[[ Exercise inputs open ]]

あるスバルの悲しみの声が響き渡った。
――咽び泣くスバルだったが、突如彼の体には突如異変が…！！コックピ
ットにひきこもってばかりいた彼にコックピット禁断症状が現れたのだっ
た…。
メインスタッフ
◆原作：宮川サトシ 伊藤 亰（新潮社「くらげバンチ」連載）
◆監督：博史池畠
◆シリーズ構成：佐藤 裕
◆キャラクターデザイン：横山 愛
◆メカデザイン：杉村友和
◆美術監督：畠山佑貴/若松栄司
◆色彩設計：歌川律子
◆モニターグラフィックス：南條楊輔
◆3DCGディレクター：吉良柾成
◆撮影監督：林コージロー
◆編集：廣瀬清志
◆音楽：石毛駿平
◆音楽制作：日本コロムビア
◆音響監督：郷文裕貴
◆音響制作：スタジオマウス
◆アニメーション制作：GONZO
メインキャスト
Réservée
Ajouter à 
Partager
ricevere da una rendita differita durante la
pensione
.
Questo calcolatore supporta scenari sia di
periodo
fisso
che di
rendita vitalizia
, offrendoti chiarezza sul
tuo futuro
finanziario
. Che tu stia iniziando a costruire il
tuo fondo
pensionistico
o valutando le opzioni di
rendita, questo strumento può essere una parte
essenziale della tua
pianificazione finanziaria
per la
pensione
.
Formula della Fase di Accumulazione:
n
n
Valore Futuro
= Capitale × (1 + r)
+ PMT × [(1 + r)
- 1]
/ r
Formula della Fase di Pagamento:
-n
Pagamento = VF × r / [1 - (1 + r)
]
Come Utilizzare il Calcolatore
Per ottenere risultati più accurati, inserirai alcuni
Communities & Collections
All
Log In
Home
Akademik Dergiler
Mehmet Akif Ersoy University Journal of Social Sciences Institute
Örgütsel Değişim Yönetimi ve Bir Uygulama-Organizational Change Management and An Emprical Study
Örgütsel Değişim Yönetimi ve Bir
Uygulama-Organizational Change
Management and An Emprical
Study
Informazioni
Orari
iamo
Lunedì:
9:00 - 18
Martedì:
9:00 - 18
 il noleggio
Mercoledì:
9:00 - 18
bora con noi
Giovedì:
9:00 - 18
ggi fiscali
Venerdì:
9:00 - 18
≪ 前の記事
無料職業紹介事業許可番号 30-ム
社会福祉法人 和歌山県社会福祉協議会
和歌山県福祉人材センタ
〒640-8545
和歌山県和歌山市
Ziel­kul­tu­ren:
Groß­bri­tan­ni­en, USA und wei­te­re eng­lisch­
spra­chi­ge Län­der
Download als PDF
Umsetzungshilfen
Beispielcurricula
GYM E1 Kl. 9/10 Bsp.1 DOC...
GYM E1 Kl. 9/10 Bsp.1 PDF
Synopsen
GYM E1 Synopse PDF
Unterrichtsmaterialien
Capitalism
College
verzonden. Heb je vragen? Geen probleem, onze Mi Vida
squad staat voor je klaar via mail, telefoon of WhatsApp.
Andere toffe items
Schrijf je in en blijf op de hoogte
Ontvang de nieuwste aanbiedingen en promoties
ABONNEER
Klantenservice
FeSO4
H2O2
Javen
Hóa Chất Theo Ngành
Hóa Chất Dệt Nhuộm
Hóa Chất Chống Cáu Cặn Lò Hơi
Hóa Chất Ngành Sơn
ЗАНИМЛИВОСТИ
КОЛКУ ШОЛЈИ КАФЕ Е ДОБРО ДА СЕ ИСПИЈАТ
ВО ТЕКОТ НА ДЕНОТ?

[[ Exercise inputs closed ]]

### Aim of the task
A verbatim repeat of all the entries above is the required answer.

### Result below
あるスバルの悲しみの声が響き渡った。
――咽び泣くスバルだったが、突如彼の体には突如異変が…！！コックピ
ットにひきこもってばかりいた彼にコックピット禁断症状が現れたのだっ
た…。
メインスタッフ
◆原作：宮川サトシ 伊藤 亰（新潮社「くらげバンチ」連載）
◆監督：博史池畠
◆シリーズ構成：佐藤 裕
◆キャラクターデザイン：横山 愛
◆メカデザイン：杉村友和
◆美術監督：畠山佑貴/若松栄司
◆色彩設計：歌川律子
◆モニターグラフィックス：南條楊輔
◆3DCGディレクター：吉良柾成
◆撮影監督：林コージロー
◆編集：廣瀬清志
◆音楽：石毛駿平
◆音楽制作：日本コロムビア
◆音響監督：郷文裕貴
◆音響制作：スタジオマウス
◆アニメーション制作：GONZO
メインキャスト
Réservée
Ajouter à 
Partager
ricevere da una rendita differita durante la
pensione
.
Questo calcolatore supporta scenari sia di
periodo
fisso
che di
rendita vitalizia
, offrendoti chiarezza sul
tuo futuro
finanziario
. Che tu stia iniziando a costruire il
tuo fondo
pensionistico
o valutando le opzioni di
rendita, questo strumento può essere una parte
essenziale della tua
pianificazione finanziaria
per la
pensione
.
Formula della Fase di Accumulazione:
n
n
Valore Futuro
= Capitale × (1 + r)
+ PMT × [(1 + r)
- 1]
/ r
Formula della Fase di Pagamento:
-n
Pagamento = VF × r / [1 - (1 + r)
]
Come Utilizzare il Calcolatore
Per ottenere risultati più accurati, inserirai alcuni
Communities & Collections
All
Log In
Home
Akademik Dergiler
Mehmet Akif Ersoy University Journal of Social Sciences Institute
Örgütsel Değişim Yönetimi ve Bir Uygulama-Organizational Change Management and An Emprical Study
Örgütsel Değişim Yönetimi ve Bir
Uygulama-Organizational Change
Management and An Emprical
Study
Informazioni
Orari
iamo
Lunedì:
9:00 - 18
Martedì:
9:00 - 18
 il noleggio
Mercoledì:
9:00 - 18
bora con noi
Giovedì:
9:00 - 18
ggi fiscali
Venerdì:
9:00 - 18
≪ 前の記事
無料職業紹介事業許可番号 30-ム
社会福祉法人 和歌山県社会福祉協議会
和歌山県福祉人材センタ
〒640-8545
和歌山県和歌山市
Ziel­kul­tu­ren:
Groß­bri­tan­ni­en, USA und wei­te­re eng­lisch­
spra­chi­ge Län­der
Download als PDF
Umsetzungshilfen
Beispielcurricula
GYM E1 Kl. 9/10 Bsp.1 DOC...
GYM E1 Kl. 9/10 Bsp.1 PDF
Synopsen
GYM E1 Synopse PDF
Unterrichtsmaterialien
Capitalism
College
verzonden. Heb je vragen? Geen probleem, onze Mi Vida
squad staat voor je klaar via mail, telefoon of WhatsApp.
Andere toffe items
Schrijf je in en blijf op de hoogte
Ontvang de nieuwste aanbiedingen en promoties
ABONNEER
Klantenservice
FeSO4
H2O2
Javen
Hóa Chất Theo Ngành
Hóa Chất Dệt Nhuộm
Hóa Chất Chống Cáu Cặn Lò Hơi
Hóa Chất Ngành Sơn
ЗАНИМЛИВОСТИ
КОЛКУ ШОЛЈИ КАФЕ Е ДОБРО ДА СЕ ИСПИЈАТ
ВО ТЕКОТ НА ДЕНОТ?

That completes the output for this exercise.